Das eigentümliche Verhältnis des einzelnen Menschen zur Masse sowie zur Größe von Raum und Zeit gehört genauso zum nichtillusionistischen Stilprinzip des vom chinesischen Theater angeregten Wilderschen Dramas wie die Schwere des Lebens. Auch in dem Spiel "Ein langes Weihnachtsmahl" führte er in zeitlicher Konzentrierung mit Hilfe von Symbolik die ständige Wiederholung der Grundereignisse des menschlichens Lebens in der Folge der Generationen vor. Diese Inspiration durch das orientalische Theater wurde auch in dem nach dem Zweiten Weltkrieg sehr erfolgreichen Drama "Wir sind noch einmal davongekommen" deutlich.

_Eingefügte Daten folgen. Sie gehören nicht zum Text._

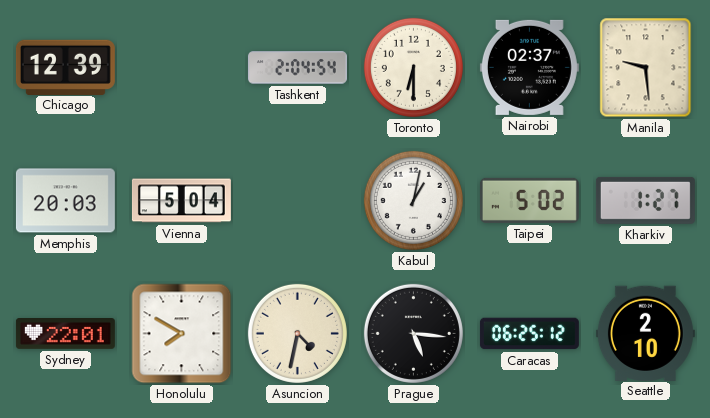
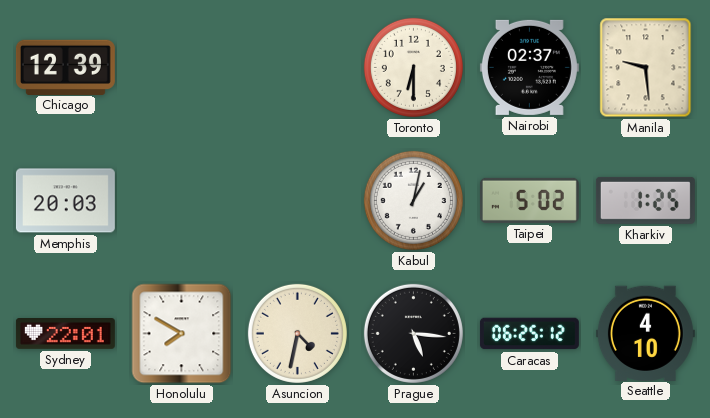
Tashkent: 2:04 -> none
Vienna: 5:04 -> none
Kharkiv: 1:27 -> 1:25
Seattle: 2:10 -> 4:10
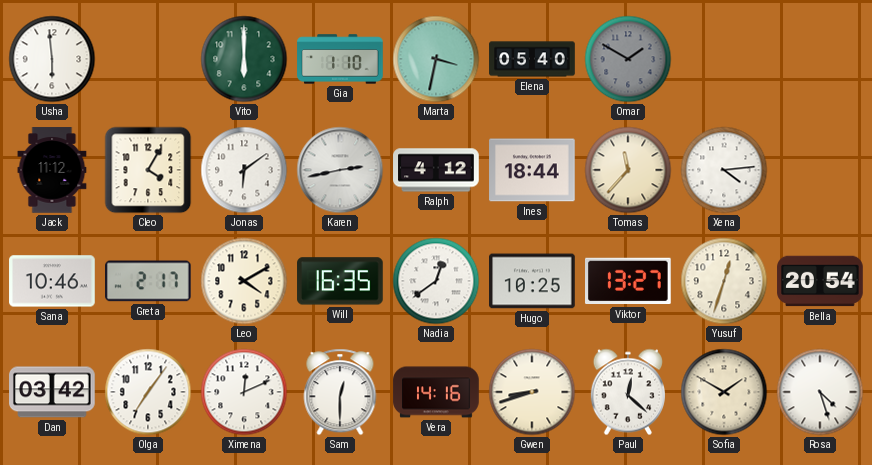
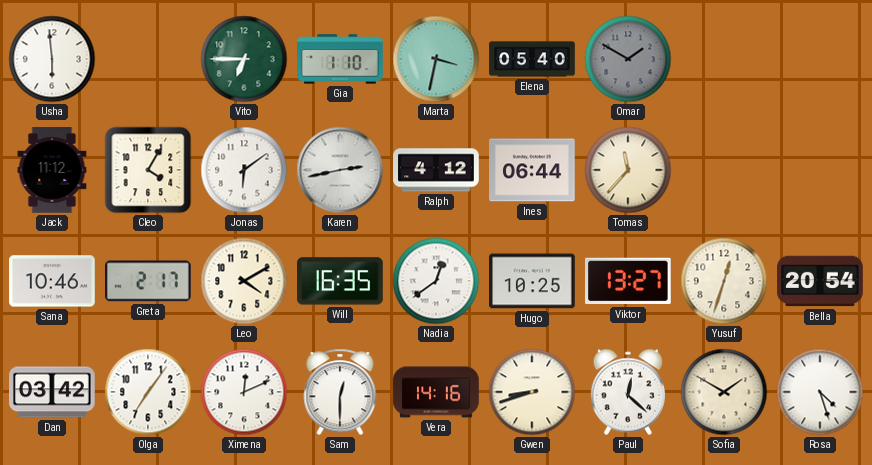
Vito: 6:00 -> 6:45
Ines: 18:44 -> 06:44
Xena: 4:14 -> none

Zumindest bis zu dem Roman "Die Iden des März" (1948) wollte Wilder seine Werke vor allem reli-giös verstanden wissen. Zunehmend skeptisch gestimmt, schrieb er jetzt: "Es gibt wohl keine Götter. Wir müssen uns selber helfen. Wir müssen uns durchs Leben schleppen, so gut wir können." So sagt Cäsar hier, daß man ein letztes Wort, ob das Leben sinnlos oder geordnet sei, nicht wagen könne: "Das Leben hat keinen Sinn außer dem, den wir ihm geben."

Seinem Drama "Alkestiade" (1955) sprach er hingegen ausdrücklich wieder einen religiösen Sinn zu. Alkestis findet hier zur christlichen Ethik, sie wird die "erste der Auferstandenen". 1957 wurde dem Dichter, der Anfang der fünfziger Jahre als Professor für Dichtkunst an der Harvard-Universität tätig gewesen war, der Friedenspreis des Deutschen Buchhandels verliehen. Von Altersweisheit und Wilders Neigung, zu vermitteln und Vielfältiges zu harmonisieren, waren auch seine letzten Romane geprägt. Für "Der achte Schöpfungstag" (1967) und "Theophilus North" (1974) erhielt er abermals den Pulitzer-Preis. Am 7. Dezember 1975 starb Thornton Wilder im Alter von 78 Jahren in New Haven. Er hinterließ ein Werk von großer dichterischer Intensität und Bildfindung, das in seinen besten Partien Weltgeltung beanspruchen darf.